A tell-tale sign of intellectual shallowness is the belief that the momentary vagaries of fashion and public opinion are permanent. This kind of naiveté is, of course, common among high school and college kids whose life experience is too short to have taught them any better.
Unfortunately, a great many people masquerading as thinking adults are just as callow, with far less excuse. Thus, we have sophomoric articles and blog posts like this one from Shadowfax, who offers the following admixture of smugness and banality:
I am starting to get excited. I’m excited to have Obama take office, and I’m excited to be rid of that pathetic failure of a predecessor. I had planned on writing a long vituperative post explicating the evidence that Bush has been the worst president of my lifetime …

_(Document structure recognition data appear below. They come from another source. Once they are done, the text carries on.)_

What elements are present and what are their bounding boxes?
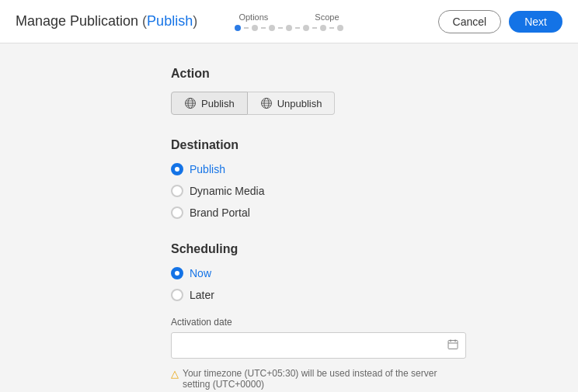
step-dot-2 [252,25,258,31]
destination-section: Destination Publish Dynamic Media Brand … [171,138,578,219]
main-content: Action Publish [0,43,578,390]
activation-date-section: Activation date △ Your timezone (UTC+05:… [171,317,578,390]
unpublish-action-label: Unpublish [277,98,322,109]
destination-dynamic-media-option[interactable]: Dynamic Media [171,185,578,197]
scheduling-now-radio[interactable] [171,267,183,279]
publish-action-label: Publish [201,98,235,109]
step-labels: Options Scope [239,12,339,22]
step-label-scope: Scope [315,12,339,22]
unpublish-action-button[interactable]: Unpublish [248,92,336,115]
activation-date-input[interactable] [171,332,466,359]
scheduling-radio-group: Now Later [171,267,578,301]
destination-section-title: Destination [171,138,578,152]
action-section-title: Action [171,67,578,81]
scheduling-later-option[interactable]: Later [171,289,578,301]
step-dot-1 [235,25,241,31]
step-line-5 [312,27,317,29]
step-line-6 [329,27,334,29]
next-button[interactable]: Next [509,11,562,33]
destination-brand-portal-label: Brand Portal [190,206,250,219]
step-dot-7 [337,25,343,31]
page-title: Manage Publication (Publish) [16,13,197,29]
destination-publish-label: Publish [190,163,225,175]
scheduling-section: Scheduling Now Later [171,242,578,301]
scheduling-later-radio[interactable] [171,289,183,301]
activation-date-label: Activation date [171,317,578,328]
date-input-wrapper [171,332,466,359]
publish-action-button[interactable]: Publish [171,92,248,115]
warning-message: Your timezone (UTC+05:30) will be used i… [183,368,466,390]
warning-icon: △ [171,368,179,380]
cancel-button[interactable]: Cancel [438,10,502,33]
step-line-2 [261,27,266,29]
scheduling-section-title: Scheduling [171,242,578,256]
scheduling-now-option[interactable]: Now [171,267,578,279]
step-line-4 [295,27,300,29]
destination-publish-option[interactable]: Publish [171,163,578,175]
step-label-options: Options [239,12,268,22]
scheduling-now-label: Now [190,267,211,279]
step-dot-6 [320,25,326,31]
header: Manage Publication (Publish) Options Sco… [0,0,578,43]
destination-dynamic-media-label: Dynamic Media [190,185,264,197]
destination-publish-radio[interactable] [171,163,183,175]
destination-dynamic-media-radio[interactable] [171,185,183,197]
calendar-icon [447,339,458,352]
timezone-warning: △ Your timezone (UTC+05:30) will be used… [171,368,466,390]
step-dots [235,25,343,31]
destination-brand-portal-option[interactable]: Brand Portal [171,206,578,219]
scheduling-later-label: Later [190,289,214,301]
step-dot-4 [286,25,292,31]
steps-indicator: Options Scope [235,12,343,31]
globe-icon [184,97,197,109]
action-buttons: Publish Unpublish [171,92,578,115]
step-dot-5 [303,25,309,31]
action-section: Action Publish [171,67,578,115]
step-line-1 [244,27,249,29]
unpublish-globe-icon [260,97,273,109]
step-dot-3 [269,25,275,31]
header-actions: Cancel Next [438,10,562,33]
destination-brand-portal-radio[interactable] [171,206,183,219]
step-line-3 [278,27,283,29]
destination-radio-group: Publish Dynamic Media Brand Portal [171,163,578,219]
svg-rect-10 [448,341,458,349]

He then links to one of his own posts, wherein he advises that he will “help” history’s judgment with a list of shopworn canards that he apparently cut-and-pasted from Kos or some other bastion of brain-donors. Well, here’s a clue for Shadowfax and the rest of the neurotic Bush bashers:
History doesn’t give a rat’s ass about your infantile opinions. Long after the losers who sputter at their monitors about “neocons” and “theocons” have gone to their pathetic little fates, more serious people will make the call. As Andrew Roberts expresses it in The Telegraph:
History, by looking at the key facts rather than being distracted by the loud ambient noise of the
24-hour news cycle, will probably hand down a far more positive judgment on Mr Bush’s presidency than the immediate, knee-jerk loathing of the American and European elites.
In this, Bush will be in good company. Among the other presidents despised by the pseudo-intellectual poseurs of their day were Lincoln, T. Roosevelt, Truman, and Reagan. And, across the pond, Churchill was consistently reviled by the fashion plates of his day.
Bush has his faults, of course, and he has pissed me off on more than one occasion. But I imagine that he will, in the end, triumph over his Lillipudlian critics.